## Walkthrough of Data Science - Traveler

### * Goal: Predict the country that users will make their first booking in, based on some basic user profile data.

#### * Training data, set of users with correct category (i.e. what country they made their first booking in).

#### * Build a model to accurately predict the country of first booking.

#### * Test data, set of users without the knowledge of outcome.

#### * Task in hand: Preprocessing, how?

## Walkthrough process

#### [1] Pre-processing: Assessing and analyzing data, cleaning, transforming and adding new features
#### [2] Learning model: Constructing and testing learning model
#### [3] Post-processing: Creating final predictions


### LAB 1 CODE - DATA PREPROCESSING (Data Cleaning and Data Transformation)

#### Data Cleaning

In [None]:
##Exploring Traveler data
import pandas as pd
import matplotlib.pyplot as plt
%pylab inline 

print("Reading data...")
train_file = "./traveler_dataset/train_users_2.csv"
df_train = pd.read_csv(train_file, header = 0,index_col=None)

test_file = "./traveler_dataset/test_users.csv"
df_test = pd.read_csv(test_file, header = 0,index_col=None)

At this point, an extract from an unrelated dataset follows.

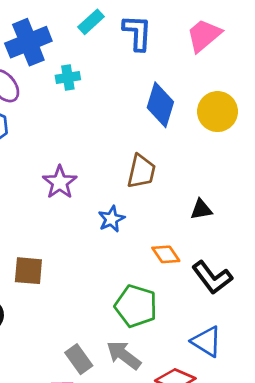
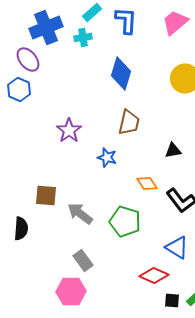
cyan cross: (68, 78) -> (83, 38), moved
blue diamond: (160, 105) -> (121, 74), moved
blue star: (111, 219) -> (107, 158), turned -30
gray arrow: (124, 355) -> (80, 214), moved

# Combining into one dataset for cleaning
df_all = pd.concat((df_train, df_test), axis=0, ignore_index=True, sort=False)
print("Reading data...completed")

# Fixing date formats in Pandas - to_datetime
## Change dates to specific format
print("Fixing timestamps...")
df_all['date_account_created'] = pd.to_datetime(df_all['date_account_created'], format='%Y-%m-%d')
df_all['timestamp_first_active'] = pd.to_datetime(df_all['timestamp_first_active'], format='%Y%m%d%H%M%S')
print("Fixing timestamps...completed")

## Removing date_first_booking column
df_all.drop('date_first_booking', axis = 1, inplace = True)
print("Droped date_first_booking column...")

import numpy as np

## Remove outliers function - [1]
def remove_outliers(df, column, min_val, max_val):
    col_values = df[column].values
    df[column] = np.where(np.logical_or(col_values<=min_val, col_values>=max_val), np.NaN, col_values)
    return df

## Fixing age column - [2]
print("Fixing age column...")
df_all = remove_outliers(df = df_all, column = 'age', min_val = 15, max_val = 90)
df_all['age'].fillna(-1, inplace = True)
print("Fixing age column...completed")

# Other column missing value - Fill first_affiliate_tracked column
print("Filling first_affiliate_tracked column...")
df_all['first_affiliate_tracked'].fillna(-1, inplace=True)
print("Filling first_affiliate_tracked column...completed")

df_all.head()

#### Data Transformation and Feature Extraction

In [None]:
# Own implementation of One Hot Encoding - Data Transformation
def convert_to_binary(df, column_to_convert):
    categories = list(df[column_to_convert].drop_duplicates())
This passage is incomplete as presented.